RECORD EXCERPTS
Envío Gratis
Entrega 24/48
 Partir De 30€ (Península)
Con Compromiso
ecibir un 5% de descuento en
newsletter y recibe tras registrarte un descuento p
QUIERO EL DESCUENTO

WHAT IS EXPECTED
Go to the line containing "Con Compromiso" in the listing. Print it and every line through the last one, exactly and with nothing more.

THE ANSWER
Con Compromiso
ecibir un 5% de descuento en
newsletter y recibe tras registrarte un descuento p
QUIERO EL DESCUENTO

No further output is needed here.